What is needed
Everything in the entries is to be written out exactly, except for the pictures.

Records supplied
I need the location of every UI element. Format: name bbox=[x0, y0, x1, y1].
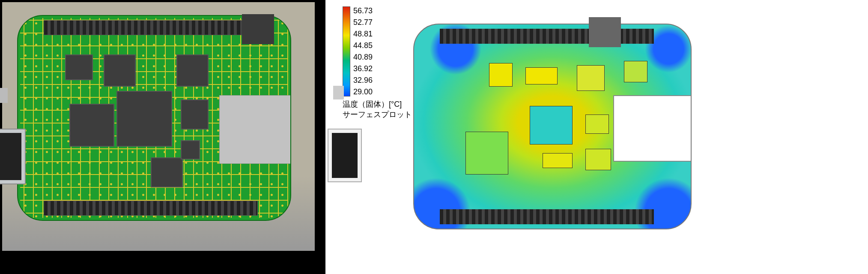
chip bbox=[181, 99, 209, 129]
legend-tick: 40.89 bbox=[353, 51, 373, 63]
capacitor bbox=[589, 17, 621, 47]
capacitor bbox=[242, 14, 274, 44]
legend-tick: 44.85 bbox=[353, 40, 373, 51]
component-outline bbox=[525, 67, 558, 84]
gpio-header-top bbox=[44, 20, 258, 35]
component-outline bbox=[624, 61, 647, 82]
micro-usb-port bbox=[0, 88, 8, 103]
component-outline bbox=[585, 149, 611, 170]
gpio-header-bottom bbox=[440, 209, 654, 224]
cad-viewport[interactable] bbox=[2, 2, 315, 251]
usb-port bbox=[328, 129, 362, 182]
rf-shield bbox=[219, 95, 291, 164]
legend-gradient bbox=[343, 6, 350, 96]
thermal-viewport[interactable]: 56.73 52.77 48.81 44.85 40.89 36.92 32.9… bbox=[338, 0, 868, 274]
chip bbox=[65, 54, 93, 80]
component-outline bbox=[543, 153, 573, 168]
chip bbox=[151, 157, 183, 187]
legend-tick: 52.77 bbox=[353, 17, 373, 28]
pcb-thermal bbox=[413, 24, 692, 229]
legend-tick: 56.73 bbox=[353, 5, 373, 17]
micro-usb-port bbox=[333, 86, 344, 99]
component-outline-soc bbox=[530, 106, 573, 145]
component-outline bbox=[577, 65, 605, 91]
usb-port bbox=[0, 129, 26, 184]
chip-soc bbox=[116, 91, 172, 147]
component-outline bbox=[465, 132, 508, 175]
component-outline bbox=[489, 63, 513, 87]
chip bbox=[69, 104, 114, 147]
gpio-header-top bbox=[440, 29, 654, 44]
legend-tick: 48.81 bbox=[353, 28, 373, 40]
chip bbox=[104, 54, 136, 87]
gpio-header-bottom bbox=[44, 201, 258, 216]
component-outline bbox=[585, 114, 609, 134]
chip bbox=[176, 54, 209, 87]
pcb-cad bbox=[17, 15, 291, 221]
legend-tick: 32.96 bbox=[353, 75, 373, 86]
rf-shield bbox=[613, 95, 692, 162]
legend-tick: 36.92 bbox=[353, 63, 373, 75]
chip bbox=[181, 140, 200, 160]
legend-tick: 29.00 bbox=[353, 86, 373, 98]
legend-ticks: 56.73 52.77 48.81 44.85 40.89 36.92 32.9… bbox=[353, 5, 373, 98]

Response area
I need the location of every UI element. Format: name bbox=[x0, y0, x1, y1].
chip bbox=[181, 99, 209, 129]
legend-tick: 40.89 bbox=[353, 51, 373, 63]
capacitor bbox=[589, 17, 621, 47]
capacitor bbox=[242, 14, 274, 44]
legend-tick: 44.85 bbox=[353, 40, 373, 51]
component-outline bbox=[525, 67, 558, 84]
gpio-header-top bbox=[44, 20, 258, 35]
component-outline bbox=[624, 61, 647, 82]
micro-usb-port bbox=[0, 88, 8, 103]
component-outline bbox=[585, 149, 611, 170]
gpio-header-bottom bbox=[440, 209, 654, 224]
cad-viewport[interactable] bbox=[2, 2, 315, 251]
usb-port bbox=[328, 129, 362, 182]
rf-shield bbox=[219, 95, 291, 164]
legend-gradient bbox=[343, 6, 350, 96]
thermal-viewport[interactable]: 56.73 52.77 48.81 44.85 40.89 36.92 32.9… bbox=[338, 0, 868, 274]
chip bbox=[65, 54, 93, 80]
component-outline bbox=[543, 153, 573, 168]
chip bbox=[151, 157, 183, 187]
legend-tick: 52.77 bbox=[353, 17, 373, 28]
pcb-thermal bbox=[413, 24, 692, 229]
legend-tick: 56.73 bbox=[353, 5, 373, 17]
micro-usb-port bbox=[333, 86, 344, 99]
component-outline-soc bbox=[530, 106, 573, 145]
component-outline bbox=[577, 65, 605, 91]
usb-port bbox=[0, 129, 26, 184]
chip-soc bbox=[116, 91, 172, 147]
component-outline bbox=[465, 132, 508, 175]
component-outline bbox=[489, 63, 513, 87]
chip bbox=[69, 104, 114, 147]
gpio-header-top bbox=[440, 29, 654, 44]
legend-tick: 48.81 bbox=[353, 28, 373, 40]
chip bbox=[104, 54, 136, 87]
gpio-header-bottom bbox=[44, 201, 258, 216]
component-outline bbox=[585, 114, 609, 134]
chip bbox=[176, 54, 209, 87]
pcb-cad bbox=[17, 15, 291, 221]
legend-tick: 32.96 bbox=[353, 75, 373, 86]
rf-shield bbox=[613, 95, 692, 162]
legend-tick: 36.92 bbox=[353, 63, 373, 75]
chip bbox=[181, 140, 200, 160]
legend-tick: 29.00 bbox=[353, 86, 373, 98]
legend-ticks: 56.73 52.77 48.81 44.85 40.89 36.92 32.9… bbox=[353, 5, 373, 98]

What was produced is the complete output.